Start of Data under study

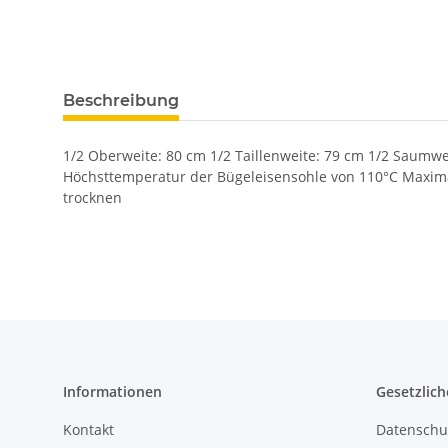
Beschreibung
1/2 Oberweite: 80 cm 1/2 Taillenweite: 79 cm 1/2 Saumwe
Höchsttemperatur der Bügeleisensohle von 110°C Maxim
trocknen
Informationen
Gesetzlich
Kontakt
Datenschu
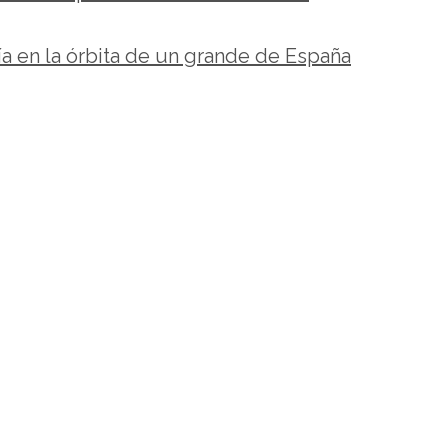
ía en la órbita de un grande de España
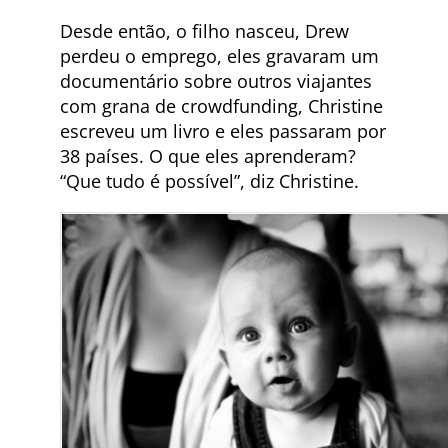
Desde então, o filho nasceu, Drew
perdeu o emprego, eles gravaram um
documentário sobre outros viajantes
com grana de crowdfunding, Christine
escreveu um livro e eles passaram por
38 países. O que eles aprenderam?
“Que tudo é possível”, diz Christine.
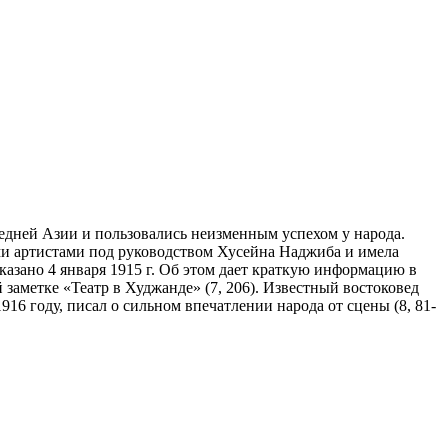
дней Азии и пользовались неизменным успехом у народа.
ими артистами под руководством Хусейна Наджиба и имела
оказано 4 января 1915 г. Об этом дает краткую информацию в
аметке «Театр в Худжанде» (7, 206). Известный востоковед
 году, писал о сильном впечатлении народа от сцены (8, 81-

End of Data under study
Start of Data under study

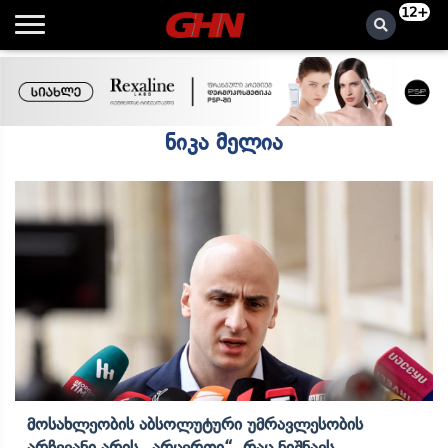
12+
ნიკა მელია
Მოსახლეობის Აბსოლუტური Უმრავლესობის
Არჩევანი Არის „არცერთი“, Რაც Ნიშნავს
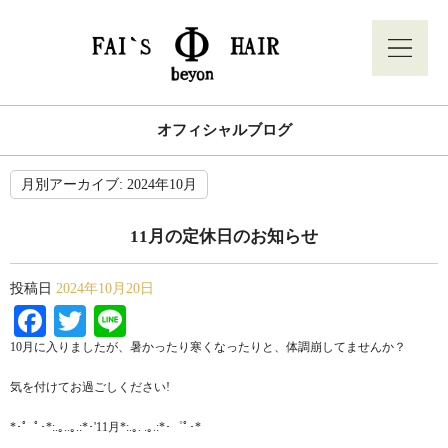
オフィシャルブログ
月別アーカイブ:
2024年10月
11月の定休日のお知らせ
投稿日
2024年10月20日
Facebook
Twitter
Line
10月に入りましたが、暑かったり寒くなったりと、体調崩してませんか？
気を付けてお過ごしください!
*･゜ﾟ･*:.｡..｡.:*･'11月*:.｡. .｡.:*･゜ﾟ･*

End of Data under study

Required work:
Beginning at the line with "ими артистами под" and stopping after the line with "году, писал о", please write out every line of the data above exactly and nothing else.

Finished exercise:
ими артистами под руководством Хусейна Наджиба и имела
оказано 4 января 1915 г. Об этом дает краткую информацию в
аметке «Театр в Худжанде» (7, 206). Известный востоковед
 году, писал о сильном впечатлении народа от сцены (8, 81-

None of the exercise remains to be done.